Workmen’s Compensation Board Hospital and Rehabilitation Centre

115 Torbarrie Road, Toronto, ON.

“…Planned as far as possible on one level to facilitate the movement of the patients, who are workmen injured in industrial accidents. The plan encourages walking, which is part of the cure, and the occupational therapy wing has a deliberately industrial atmosphere. Structure is steel for single-storey wings, and reinforced concrete for higher blocks for 500 patients.”

-J.M. Richards, “New Buildings in the Commonwealth,” 1961

Also known as the Downsview Hospital, the healthcare campus for the rehabilitation of injured workers was a major work of architect Peter Dickinson in collaboration with Thomas R. Wiley.  It featured a comprehensive, designed landscape by the firm of Dunington-Grubb and Stensson.

The complex was an eventual outcome of the Roach Report on the Workmen’s Compensation Act of 1950, in which William Daniel Roach examined “scales of compensation, payment of claims, industrial diseases, assessments, appeals, accident prevention, merit rating, rehabilitation, investments, and composition of the Board.”

The Workmen’s Compensation Board Hospital and Rehabilitation Centre was situated on a greenfield site of seven hectares, near the interchange of two of Ontario’s major highways, the 400 and the 401, just several years after its completion.

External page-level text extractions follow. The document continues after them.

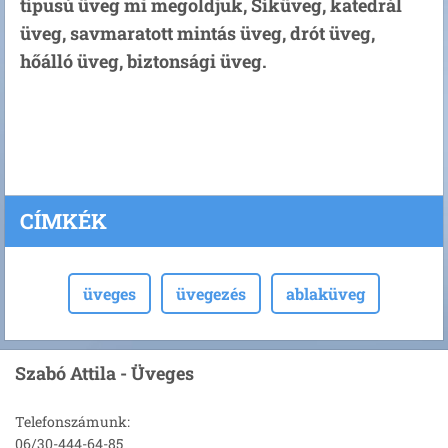
típusú üveg mi megoldjuk, Síküveg, katedrál
üveg, savmaratott mintás üveg, drót üveg,
hőálló üveg, biztonsági üveg.
CÍMKÉK
üveges
üvegezés
ablaküveg
Szabó Attila - Üveges
Telefonszámunk:
06/30-444-64-85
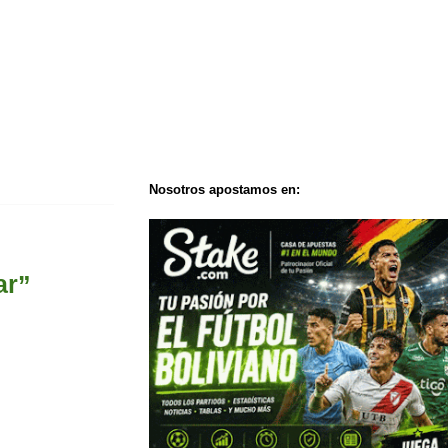
Nosotros apostamos en:
ar”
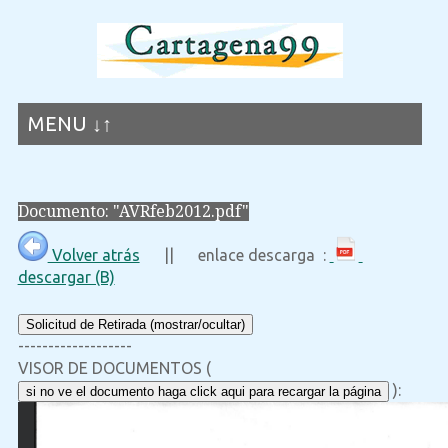
MENU ↓↑
Documento: "AVRfeb2012.pdf"
Volver atrás
|| enlace descarga :
descargar (B)
Solicitud de Retirada (mostrar/ocultar)
-------------------
VISOR DE DOCUMENTOS (
):
si no ve el documento haga click aqui para recargar la página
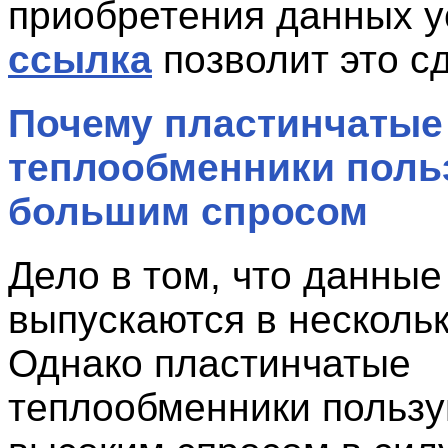
приобретения данных у
ссылка
позволит это с
Почему пластинчатые
теплообменники поль
большим спросом
Дело в том, что данные
выпускаются в нескольк
Однако пластинчатые
теплообменники польз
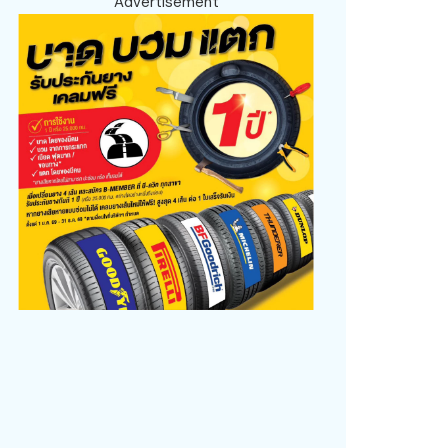
Advertisement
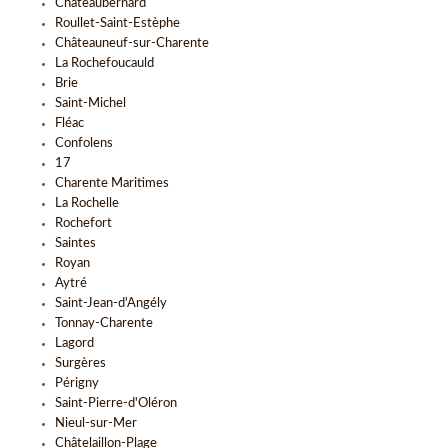
Châteaubernard
Roullet-Saint-Estèphe
Châteauneuf-sur-Charente
La Rochefoucauld
Brie
Saint-Michel
Fléac
Confolens
17
Charente Maritimes
La Rochelle
Rochefort
Saintes
Royan
Aytré
Saint-Jean-d'Angély
Tonnay-Charente
Lagord
Surgères
Périgny
Saint-Pierre-d'Oléron
Nieul-sur-Mer
Châtelaillon-Plage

The 14 buildings were arranged in a rectilinear layout around three outdoor spaces: Pool Court, Hospital Court and Nurses’ Court.  The buildings, many of which were interconnected, formed a unified ensemble characterized by their horizontal emphasis, flat roofs, red brick, and metal sash windows. Narrow floor plates offered abundant natural light and views to the landscape.

The project garnered a silver Massey Medal in 1958, and subsequently was among 40 Canadian buildings featured in “New Buildings in the Commonwealth,” authored by J.M. Richards.